========
Streamly
========
Streamly is a very simple yet powerful wrapper for streams (file-like objects). It is primarily designed to help with the cleaning up of flat data during on the fly read operations.
A typical use case that is especially prevalent within digital marketing, is wanting to download/upload a web stream to some target location that expects clean, flat delimited data but the stream includes unwanted header and footer data. Developers often deal with this by loading the data as-is into an interim location and then opening the file and culling the unwanted leading and trailing lines. This approach works but limitations include: not easily reproducible; increases the complexity of the solution; assumes a storage component; inefficient with large data sets.
Streamly solves this problem by handling the unwanted headers and footers on the fly in a highly efficient manner.

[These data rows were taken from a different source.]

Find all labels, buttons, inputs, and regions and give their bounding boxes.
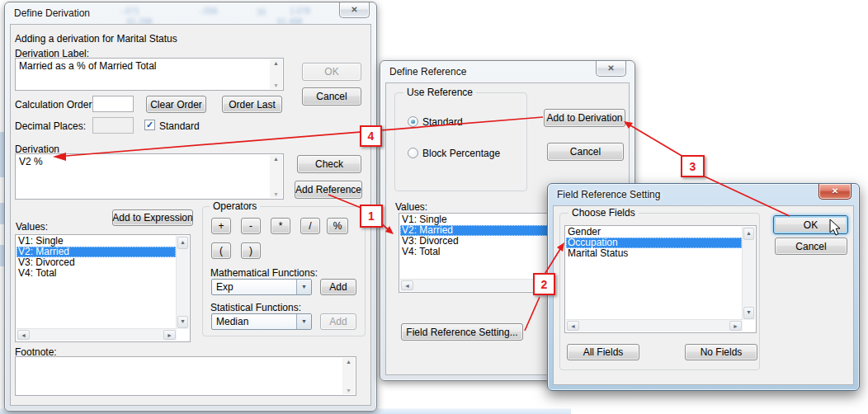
ok-button: OK xyxy=(302,63,361,81)
add-reference-button[interactable]: Add Reference xyxy=(295,181,362,199)
decimal-places-caption: Decimal Places: xyxy=(15,120,86,132)
operator-plus-button[interactable]: + xyxy=(211,218,231,234)
order-last-button[interactable]: Order Last xyxy=(222,96,282,113)
math-functions-caption: Mathematical Functions: xyxy=(210,267,318,279)
standard-radio[interactable] xyxy=(408,116,418,127)
field-reference-setting-button[interactable]: Field Reference Setting... xyxy=(401,323,523,341)
define-derivation-title: Define Derivation xyxy=(14,7,90,19)
check-button[interactable]: Check xyxy=(297,155,361,173)
values-listbox[interactable]: V1: Single V2: Married V3: Divorced V4: … xyxy=(15,234,191,342)
block-percentage-radio-label: Block Percentage xyxy=(422,148,500,159)
mouse-cursor-icon xyxy=(829,219,842,238)
use-reference-caption: Use Reference xyxy=(403,87,476,98)
derivation-label-input[interactable]: Married as a % of Married Total ▲ ▼ xyxy=(15,58,284,91)
list-item[interactable]: Marital Status xyxy=(566,248,742,259)
footnote-input[interactable]: ▲ ▼ xyxy=(15,356,356,396)
scroll-down-icon[interactable]: ▼ xyxy=(177,316,188,328)
scroll-up-icon[interactable]: ▲ xyxy=(743,228,754,240)
scroll-up-icon[interactable]: ▲ xyxy=(177,237,188,249)
scroll-right-icon[interactable]: ► xyxy=(163,330,176,340)
background-table-text: 16 xyxy=(257,7,266,16)
decimal-places-input xyxy=(92,117,134,134)
callout-1: 1 xyxy=(360,205,383,228)
derivation-expression-input[interactable]: V2 % ▲ ▼ xyxy=(15,153,284,200)
chevron-down-icon[interactable]: ▼ xyxy=(296,280,311,294)
list-item[interactable]: V4: Total xyxy=(400,247,550,257)
background-table-text: -.056 xyxy=(199,7,218,16)
scroll-down-icon[interactable]: ▼ xyxy=(270,82,282,88)
scroll-down-icon[interactable]: ▼ xyxy=(270,191,282,197)
cancel-button[interactable]: Cancel xyxy=(775,238,847,255)
scroll-down-icon[interactable]: ▼ xyxy=(342,388,355,393)
horizontal-scrollbar[interactable]: ◄ ► xyxy=(566,319,743,332)
edit-scrollbar[interactable]: ▲ ▼ xyxy=(270,155,282,198)
operator-multiply-button[interactable]: * xyxy=(271,218,290,234)
field-reference-setting-title: Field Reference Setting xyxy=(557,189,660,200)
define-reference-title: Define Reference xyxy=(389,66,466,78)
stat-functions-dropdown[interactable]: Median ▼ xyxy=(211,313,312,330)
block-percentage-radio[interactable] xyxy=(408,148,418,158)
use-reference-group: Use Reference xyxy=(394,92,527,191)
horizontal-scrollbar[interactable]: ◄ ► xyxy=(17,328,177,341)
standard-checkbox-label: Standard xyxy=(159,120,200,132)
add-to-derivation-button[interactable]: Add to Derivation xyxy=(544,109,625,127)
fields-listbox[interactable]: Gender Occupation Marital Status ▲ ▼ ◄ ► xyxy=(564,225,757,333)
scroll-left-icon[interactable]: ◄ xyxy=(567,321,579,331)
define-reference-titlebar[interactable]: Define Reference ✕ xyxy=(380,61,634,82)
values-listbox[interactable]: V1: Single V2: Married V3: Divorced V4: … xyxy=(399,213,551,293)
calculation-order-caption: Calculation Order: xyxy=(15,99,95,111)
close-icon[interactable]: ✕ xyxy=(596,61,626,77)
scroll-up-icon[interactable]: ▲ xyxy=(342,359,355,365)
callout-4: 4 xyxy=(360,125,382,147)
add-to-expression-button[interactable]: Add to Expression xyxy=(112,209,193,226)
math-add-button[interactable]: Add xyxy=(320,279,356,295)
scroll-left-icon[interactable]: ◄ xyxy=(401,280,413,290)
math-functions-dropdown[interactable]: Exp ▼ xyxy=(211,279,312,295)
vertical-scrollbar[interactable]: ▲ ▼ xyxy=(742,227,755,320)
edit-scrollbar[interactable]: ▲ ▼ xyxy=(270,59,282,89)
operator-minus-button[interactable]: - xyxy=(241,218,261,234)
background-table-text: -.071 xyxy=(120,7,139,16)
choose-fields-caption: Choose Fields xyxy=(568,207,639,219)
list-item[interactable]: V4: Total xyxy=(17,268,176,279)
field-reference-setting-titlebar[interactable]: Field Reference Setting ✕ xyxy=(548,184,859,205)
chevron-down-icon[interactable]: ▼ xyxy=(296,314,311,329)
stat-add-button: Add xyxy=(320,313,356,330)
define-derivation-titlebar[interactable]: -.071 -.056 16 1.078 61.298 61.498 Defin… xyxy=(5,2,376,24)
stat-functions-caption: Statistical Functions: xyxy=(210,302,301,313)
standard-radio-label: Standard xyxy=(422,116,463,128)
background-table-text: 1.078 xyxy=(290,7,310,16)
scroll-down-icon[interactable]: ▼ xyxy=(743,307,754,319)
close-icon[interactable]: ✕ xyxy=(818,184,851,200)
radio-dot-icon xyxy=(411,120,415,124)
scroll-up-icon[interactable]: ▲ xyxy=(270,60,282,66)
clear-order-button[interactable]: Clear Order xyxy=(146,96,206,113)
cancel-button[interactable]: Cancel xyxy=(302,87,361,106)
scroll-left-icon[interactable]: ◄ xyxy=(17,330,30,340)
scroll-up-icon[interactable]: ▲ xyxy=(270,156,282,162)
all-fields-button[interactable]: All Fields xyxy=(567,344,639,360)
operator-percent-button[interactable]: % xyxy=(327,218,348,234)
standard-checkbox[interactable]: ✓ xyxy=(144,120,155,130)
close-icon[interactable]: ✕ xyxy=(339,2,370,18)
cancel-button[interactable]: Cancel xyxy=(547,143,624,161)
operator-open-paren-button[interactable]: ( xyxy=(211,242,231,259)
no-fields-button[interactable]: No Fields xyxy=(685,344,757,360)
scroll-right-icon[interactable]: ► xyxy=(729,321,742,331)
operator-divide-button[interactable]: / xyxy=(300,218,320,234)
operator-close-paren-button[interactable]: ) xyxy=(241,242,261,259)
vertical-scrollbar[interactable]: ▲ ▼ xyxy=(176,236,189,329)
intro-text: Adding a derivation for Marital Status xyxy=(15,33,177,45)
calculation-order-input[interactable] xyxy=(92,96,134,112)
callout-3: 3 xyxy=(681,155,705,177)
operators-caption: Operators xyxy=(210,200,260,212)
edit-scrollbar[interactable]: ▲ ▼ xyxy=(342,358,355,394)
values-caption: Values: xyxy=(16,221,48,233)
values-caption: Values: xyxy=(395,201,427,213)
callout-2: 2 xyxy=(533,273,555,295)
horizontal-scrollbar[interactable]: ◄ xyxy=(400,279,550,291)
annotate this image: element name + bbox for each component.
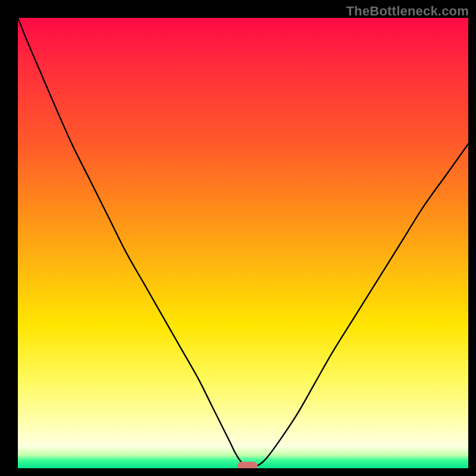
attribution-label: TheBottleneck.com (346, 4, 469, 19)
plot-area (18, 18, 468, 468)
chart-frame: TheBottleneck.com (0, 0, 476, 476)
bottleneck-curve (18, 18, 468, 468)
optimum-marker (237, 462, 258, 468)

Documentation: https://streamly.readthedocs.io
Installation
------------
**Requires** `Python 3.1+ <https://www.python.org/downloads/>`_
With `pipenv <https://packaging.python.org/tutorials/managing-dependencies>`_
^^^^^^^^^^^^^^^^^^^^^^^^^^^^^^^^^^^^^^^^^^^^^^^^^^^^^^^^^^^^^^^^^^^^^^^^^^^^^
Install:
.. code-block:: text
pipenv install streamly
**OR** Update:
.. code-block:: text
pipenv update streamly
With `pip <https://pip.pypa.io/en/stable/quickstart/>`_
^^^^^^^^^^^^^^^^^^^^^^^^^^^^^^^^^^^^^^^^^^^^^^^^^^^^^^^
Install & Update:
.. code-block:: text
pip install streamly --upgrade
Example Usage
-------------
The below example writes a byte stream to a file, removing the unwanted header and footer details on the fly.
.. code-block:: python
import io
import streamly
my_stream = io.BytesIO(
b"""Header
Metadata
Unwanted
=
Garabage
Report Fields:
col1,col2,col3,col4,col5
data,that,we,actually,want
and,potentially,loads,of,it,
foo,bar,baz,lorem,ipsum
foo,bar,baz,lorem,ipsum
foo,bar,baz,lorem,ipsum
...,...,...,...,...
Grand Total:,0,0,1000,0
More
Footer
Garbage
"""
)
wrapped_stream = streamly.Streamly(my_stream, header_row_identifier=b"Report Fields:\n",
footer_identifier=b"Grand")
data = wrapped_stream.read(50)
while data:
print(data)
data = wrapped_stream.read(50)
Features
--------
Includes the following functionality during on the fly read operations:
* Adjoining of multiple streams
* Removal of header and footer data, identified by a value (e.g. byte string or string)
* Logging of read progress
* Guaranteed read size (where the data is not yet exhausted)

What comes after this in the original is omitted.